The author answers 172 common questions, organized into seven categories, including Hope, Hurt, Help and Home.
The questions were excellent and, for the most part, so were the answers. For example, one person whose mother was in a nursing home had difficulty visiting her. Max told of visiting his mother there, saying, “At first I saw age, disease, and faded vigor. With time I saw love, courage, and unflappable unselfishness. Ask God to show you his work. He will be happy to do so.” With just a few words, Max demonstrated the ability to help shift a perspective. His answer to a person’s question about suicide was equally good: “God does not measure a person by one decision, nor should we.”

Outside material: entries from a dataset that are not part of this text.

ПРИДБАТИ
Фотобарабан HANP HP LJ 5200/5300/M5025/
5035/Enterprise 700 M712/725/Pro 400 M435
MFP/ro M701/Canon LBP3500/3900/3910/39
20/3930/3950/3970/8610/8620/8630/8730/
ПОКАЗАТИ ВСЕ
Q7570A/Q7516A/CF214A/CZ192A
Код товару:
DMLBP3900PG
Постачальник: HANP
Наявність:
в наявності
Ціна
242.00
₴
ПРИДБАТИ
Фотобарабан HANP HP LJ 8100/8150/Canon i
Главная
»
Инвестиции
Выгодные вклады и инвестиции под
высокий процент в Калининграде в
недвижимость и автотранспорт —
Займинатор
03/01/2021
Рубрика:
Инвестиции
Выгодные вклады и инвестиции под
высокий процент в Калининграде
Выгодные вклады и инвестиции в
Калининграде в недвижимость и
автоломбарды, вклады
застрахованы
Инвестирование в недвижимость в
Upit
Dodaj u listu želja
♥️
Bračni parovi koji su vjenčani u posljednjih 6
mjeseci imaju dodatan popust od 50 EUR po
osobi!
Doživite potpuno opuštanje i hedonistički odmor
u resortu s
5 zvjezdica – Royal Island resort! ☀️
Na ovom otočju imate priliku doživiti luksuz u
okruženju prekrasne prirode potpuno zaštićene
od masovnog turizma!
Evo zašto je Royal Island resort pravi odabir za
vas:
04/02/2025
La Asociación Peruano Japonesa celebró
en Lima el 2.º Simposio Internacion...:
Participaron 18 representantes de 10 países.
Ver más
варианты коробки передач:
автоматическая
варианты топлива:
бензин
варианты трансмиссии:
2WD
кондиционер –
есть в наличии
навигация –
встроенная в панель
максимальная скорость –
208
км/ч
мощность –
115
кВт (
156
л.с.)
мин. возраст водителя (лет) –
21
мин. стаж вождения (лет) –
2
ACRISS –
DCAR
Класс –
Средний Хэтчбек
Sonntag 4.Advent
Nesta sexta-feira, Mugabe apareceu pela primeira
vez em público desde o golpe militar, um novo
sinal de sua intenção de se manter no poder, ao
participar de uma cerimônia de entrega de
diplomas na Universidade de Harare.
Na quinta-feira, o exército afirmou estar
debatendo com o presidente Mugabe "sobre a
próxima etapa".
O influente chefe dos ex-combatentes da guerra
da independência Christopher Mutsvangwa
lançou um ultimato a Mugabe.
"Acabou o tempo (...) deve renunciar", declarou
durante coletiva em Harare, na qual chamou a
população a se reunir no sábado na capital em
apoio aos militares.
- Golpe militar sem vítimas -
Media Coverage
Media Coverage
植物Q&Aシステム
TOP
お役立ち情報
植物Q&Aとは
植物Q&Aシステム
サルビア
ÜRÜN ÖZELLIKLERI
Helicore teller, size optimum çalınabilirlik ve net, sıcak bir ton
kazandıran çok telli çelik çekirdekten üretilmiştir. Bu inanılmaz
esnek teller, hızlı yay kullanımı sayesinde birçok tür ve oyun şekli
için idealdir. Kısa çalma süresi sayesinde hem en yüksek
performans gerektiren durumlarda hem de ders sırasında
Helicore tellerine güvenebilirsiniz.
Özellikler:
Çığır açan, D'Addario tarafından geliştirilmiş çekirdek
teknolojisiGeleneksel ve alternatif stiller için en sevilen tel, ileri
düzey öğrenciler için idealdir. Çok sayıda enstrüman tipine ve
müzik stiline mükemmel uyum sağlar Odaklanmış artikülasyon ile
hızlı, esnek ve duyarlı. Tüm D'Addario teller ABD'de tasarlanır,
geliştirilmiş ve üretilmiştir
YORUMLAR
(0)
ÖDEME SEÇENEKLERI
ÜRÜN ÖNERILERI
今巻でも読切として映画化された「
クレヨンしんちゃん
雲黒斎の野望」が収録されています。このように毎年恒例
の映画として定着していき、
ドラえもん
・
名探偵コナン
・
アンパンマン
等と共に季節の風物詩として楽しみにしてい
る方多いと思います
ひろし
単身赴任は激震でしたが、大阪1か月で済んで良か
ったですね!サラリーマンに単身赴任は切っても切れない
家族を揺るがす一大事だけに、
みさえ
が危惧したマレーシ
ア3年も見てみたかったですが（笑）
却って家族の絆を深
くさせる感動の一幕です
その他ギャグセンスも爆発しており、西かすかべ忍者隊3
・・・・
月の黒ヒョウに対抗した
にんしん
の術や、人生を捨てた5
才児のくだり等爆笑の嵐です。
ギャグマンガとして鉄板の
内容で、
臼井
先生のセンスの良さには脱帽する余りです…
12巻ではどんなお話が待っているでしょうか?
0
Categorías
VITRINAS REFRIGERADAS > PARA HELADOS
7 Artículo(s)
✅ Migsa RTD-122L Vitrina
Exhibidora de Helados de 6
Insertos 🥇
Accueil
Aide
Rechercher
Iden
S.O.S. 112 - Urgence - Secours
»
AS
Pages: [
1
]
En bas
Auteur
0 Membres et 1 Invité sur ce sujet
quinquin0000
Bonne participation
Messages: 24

Some answers, though, came across as trite. One person struggled with forgiving an abuser, and Max responded that hurt people hurt people, and forgiveness breaks that chain; Jesus forgave people, including the abuser: “Before you get caught in the crazy cycle of hurt and forgivelessness, try shifting your glance away from the one who hurt you and setting your eyes on the One who has saved you. We all need forgiveness. Especially the person who hurt you.” It was as if Max were answering the question, “Do I need to forgive?” rather than, “One day I feel that I can forgive, and the next I feel I can’t.”
This book was a courageous attempt to answer people’s hardest questions, and I recommend it. While it was a little uneven, many questions were answered well.
I received this book for free in exchange for my unbiased review through the Thomas Nelson BookSneeze Program.